OK, didn't quite understand.
What if I make forms, something like thwarts, out of 2x4s with notches, that will maintain the canoe's shape?
 
I should have been more precise with the previous post, but it was late at night (for me). After the decks and inwales have been removed it would be common for a hull to relax outward, like a clam shell opening. I have no experience with a glassed canoe, but might guess it would be stiffer than non-glassed and may relax less. Some bar clamps over the top, and/or toggle straps around the hull will hold it in, and are more easily moveable than anything screwed to the hull. When you remove those inwales you also loose the holes that tell you where the thwarts and seats were located, so take good measurements so that you know where to drill holes in the new inwales. Replacing badly damaged rib tips can easily be done after cutting a long scarf and epoxying on a white cedar extension. If there is a slightly cracked rib, allowing epoxy to percolate into the crack may be the best & easiest solution. If there is a badly broken rib or several cracks on a single rib, I would rough the surface (60 grit or coarser), removing varnish but not sanding so vigorously as to remove the tack tips, then laminate a strip of white cedar over the top using epoxy to tie everything together.
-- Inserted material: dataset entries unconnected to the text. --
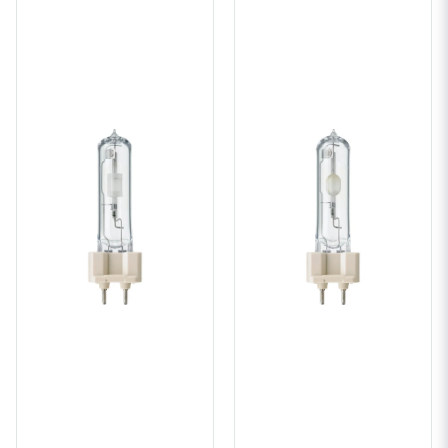
Dessa lampor ger
ett
mycket högt
ljusutbyte
och en
lång
livslängd
.
För att tända
och driva
dessa lampor
krävs
lämpliga
tänddon
och
tändare
som med
sina
spänningstoppar
(upp till
4,5kV
) kan
starta
lampan.
Philips MASTERColour CDM-T . CDM-TC . CDM-
TD . CDM-Tm
En serie kompakta urladdningslampor med stabil ljusfärg under
livslängden och ett gnistrande ljus
Fördelar
• Stabil ljusfärg under hela livslängden
• Högt ljusutbyte ger låga driftkostnader samt låg värmeutveckling
• Lång livslängd jämfört med glöd- och halogenlampor
• Relativt låg värmestrålning ger bättre komfort för kunder och personal
• Samtliga produktutföranden har UV-skydd för att minimera risken för
blekning Funktioner
• Färgtemperatur Varmvit (3000 K) eller Vit (4200 K)
• Färgåtergivning, bra (3000 K: R
>80) till mycket bra (4200 K: R
>90)
a
a
• Hög ljusintensitet tack vare kort axiell ljusbåge och kompakta
lampmått
Användning
• Butiker, skyltfönster, kontor och offentliga byggnader • Dekorativ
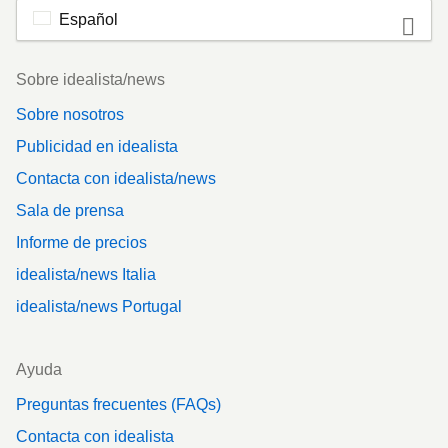
Español
Footer
Sobre idealista/news
Sobre nosotros
Publicidad en idealista
Contacta con idealista/news
Sala de prensa
Informe de precios
idealista/news Italia
idealista/news Portugal
Ayuda
Preguntas frecuentes (FAQs)
Contacta con idealista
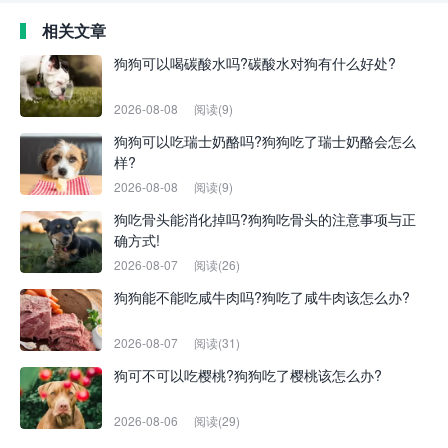
相关文章
狗狗可以喝碳酸水吗?碳酸水对狗有什么好处?
2026-08-08
阅读(9)
狗狗可以吃瑞士奶酪吗?狗狗吃了瑞士奶酪会怎么
样?
2026-08-08
阅读(9)
狗吃骨头能消化掉吗?狗狗吃骨头的注意事项与正
确方式!
2026-08-07
阅读(26)
狗狗能不能吃咸牛肉吗?狗吃了咸牛肉该怎么办?
2026-08-07
阅读(31)
狗可不可以吃樱桃?狗狗吃了樱桃该怎么办?
2026-08-06
阅读(29)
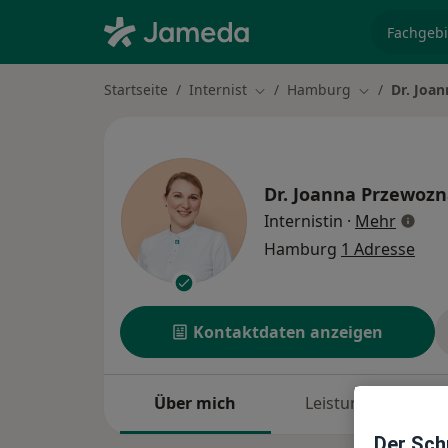
Fachgebi
Startseite
Internist
Hamburg
Dr. Joa
Stadt ändern
Stadt ändern
Dr.
Joanna Przewozn
über S
Internistin
·
Mehr
Hamburg
1 Adresse
Kontaktdaten anzeigen
Über mich
Leistungen
Der Schu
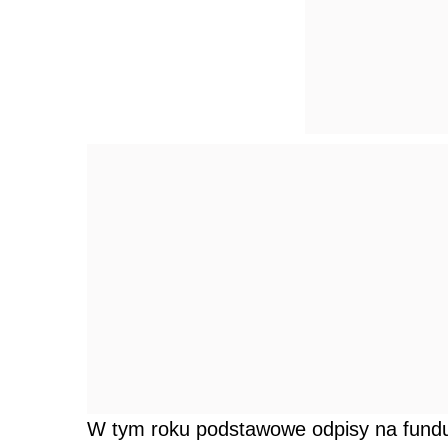
W tym roku podstawowe odpisy na fund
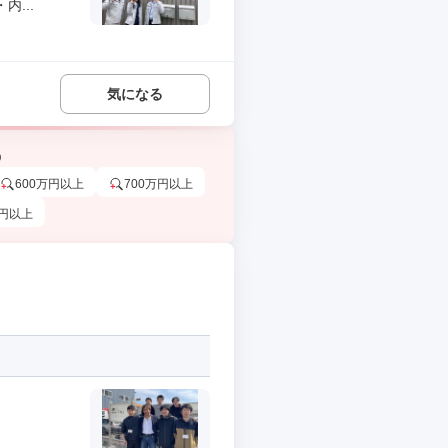
...
気になる
う
600万円以上
700万円以上
万円以上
This is just an idea - I haven't done it. TM..
 
It looks to me like you don't need to totally remove the inwales. You could much more easily just scarf a shorter piece in at the ends and replace the decks.
 
It looks to me like you don't need to totally remove the inwales. You could much more easily just scarf a shorter piece in at the ends and replace the decks.
Agree....fix what needs to be fixed and don't make problems where there aren't already problems.
Repairs on a glass canoe are going to be a kludge so it's a roll your own initiative.